En outre, ces facteurs de risque peuvent facilement être mis en correspondance avec des intuitions économiques.

En revanche, l'ACP ou les techniques d'apprentissage automatique sont inefficaces en elles-mêmes pour construire des facteurs interprétables et investissables, ce qui rend les sources de risque moins identifiables. Il fait partie intégrante de notre approche de construire une collaboration fructueuse entre la recherche quantitative et l'expertise humaine.
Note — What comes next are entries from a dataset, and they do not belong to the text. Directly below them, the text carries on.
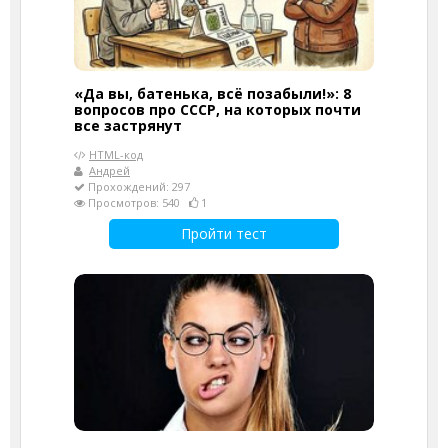
«Да вы, батенька, всё позабыли!»: 8
вопросов про СССР, на которых почти
все застрянут
HTML-код
Андрей
Прохождений: 297
Просмотров: 540
1
Пройти тест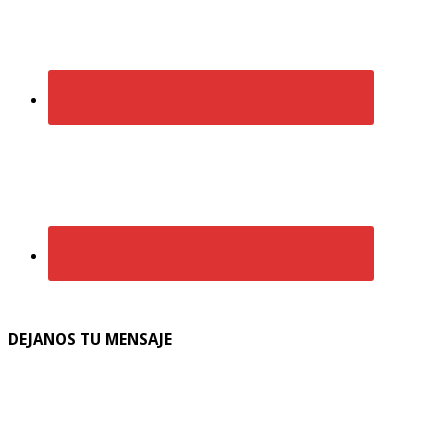
DEJANOS TU MENSAJE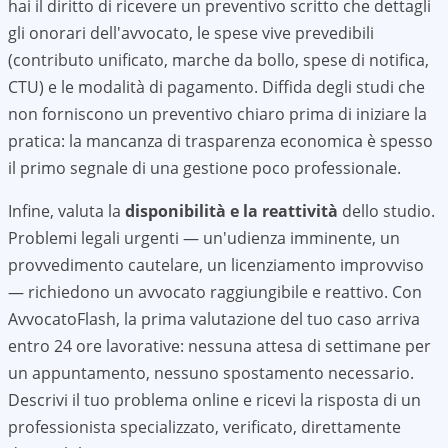
hai il diritto di ricevere un preventivo scritto che dettagli
gli onorari dell'avvocato, le spese vive prevedibili
(contributo unificato, marche da bollo, spese di notifica,
CTU) e le modalità di pagamento. Diffida degli studi che
non forniscono un preventivo chiaro prima di iniziare la
pratica: la mancanza di trasparenza economica è spesso
il primo segnale di una gestione poco professionale.
Infine, valuta la
disponibilità e la reattività
dello studio.
Problemi legali urgenti — un'udienza imminente, un
provvedimento cautelare, un licenziamento improvviso
— richiedono un avvocato raggiungibile e reattivo. Con
AvvocatoFlash, la prima valutazione del tuo caso arriva
entro 24 ore lavorative: nessuna attesa di settimane per
un appuntamento, nessuno spostamento necessario.
Descrivi il tuo problema online e ricevi la risposta di un
professionista specializzato, verificato, direttamente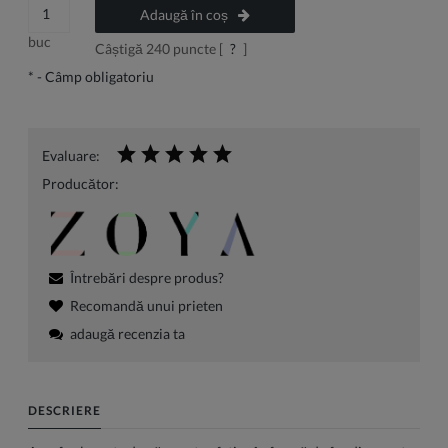
Adaugă în coș
buc
Câștigă
240
puncte [
?
]
*
- Câmp obligatoriu
Evaluare:
Producător:
Întrebări despre produs?
Recomandă unui prieten
adaugă recenzia ta
DESCRIERE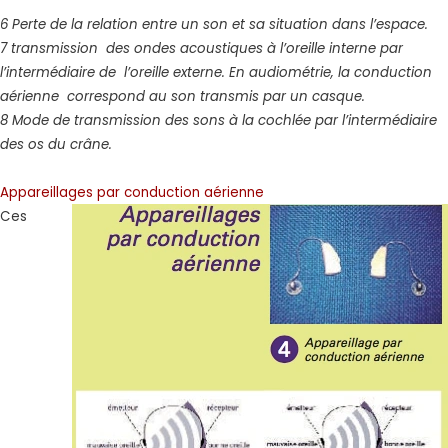
6 Perte de la relation entre un son et sa situation dans l’espace.
7 transmission des ondes acoustiques à l’oreille interne par
l’intermédiaire de l’oreille externe. En audiométrie, la conduction
aérienne correspond au son transmis par un casque.
8 Mode de transmission des sons à la cochlée par l’intermédiaire
des os du crâne.
Appareillages par conduction aérienne
Ces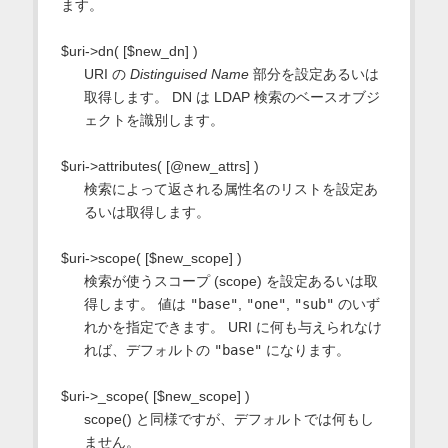
ます。
$uri->dn( [$new_dn] )
URI の
Distinguised Name
部分を設定あるいは
取得します。 DN は LDAP 検索のベースオブジ
ェクトを識別します。
$uri->attributes( [@new_attrs] )
検索によって返される属性名のリストを設定あ
るいは取得します。
$uri->scope( [$new_scope] )
検索が使うスコープ (scope) を設定あるいは取
得します。 値は
"base"
,
"one"
,
"sub"
のいず
れかを指定できます。 URI に何も与えられなけ
れば、デフォルトの
"base"
になります。
$uri->_scope( [$new_scope] )
scope() と同様ですが、デフォルトでは何もし
ません。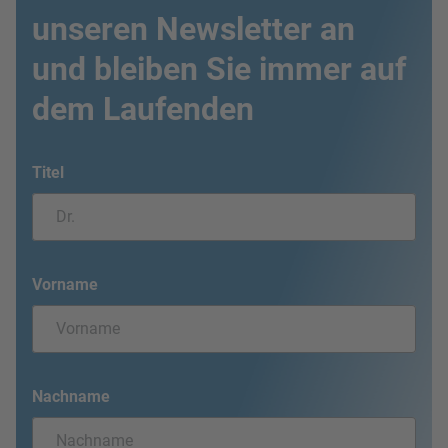
unseren Newsletter an
und bleiben Sie immer auf
dem Laufenden
Titel
Vorname
Nachname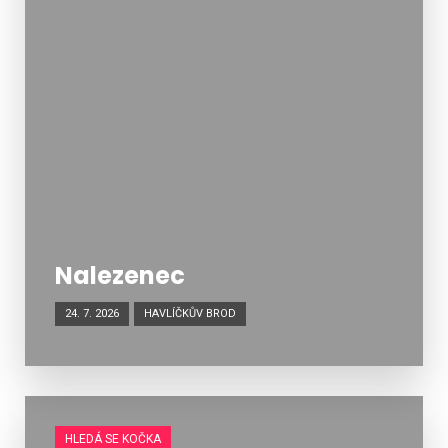
Nalezenec
24. 7. 2026
HAVLÍČKŮV BROD
HLEDÁ SE KOČKA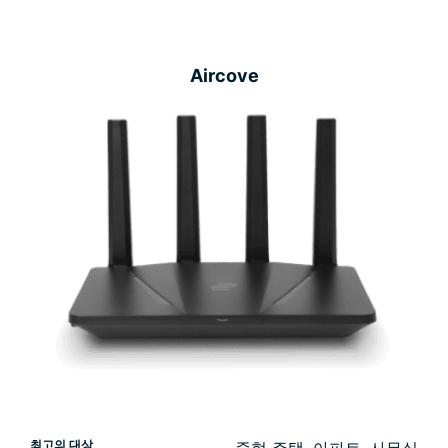
Aircove
최고의 대상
Jacques Lemoisson, responsable du département Global Macro & Alternative Investment de la Compagnie Bancaire Helvétique, explique :

"La première étape consiste à identifier où se situe le risque de queue. Cette étape est identique à la stratégie de la courbe Barbell exposée dans le premier paragraphe. Les politiques des banques centrales construisent jour après jour deux risques de queue majeurs : La volatilité et les hausses de taux dues à un déclassement massif ou à une hausse inattendue de l'inflation ou à un revirement de la politique monétaire. Tous ces éléments déclenchent des mouvements violents sur les actifs concernés. L'extrême du spectre est constitué par les bons du Trésor et les obligations à haut rendement, avec la volatilité comme troisième dimension.

Les politiques des banques centrales ont massivement (et artificiellement) tiré vers le bas la volatilité, les rendements et les spreads. L'une de mes stratégies Barbell préférées consiste à initier en parallèle une position longue sur les obligations à haut rendement et les bons du Trésor de même durée. Une autre stratégie très utile consiste à être long en High Yield et long en MOVE (Treasury Volatility).

Dans l'environnement actuel, les banques centrales sont à plein régime, achetant par centaines de milliards des actifs pour la plupart bien notés. Le seul cas où une position long/short est intéressante dans une stratégie Barbell, c'est lorsque j'anticipe une forte hausse de la corrélation. Hors volatilité, tout le spectre des obligations va perdre de la valeur".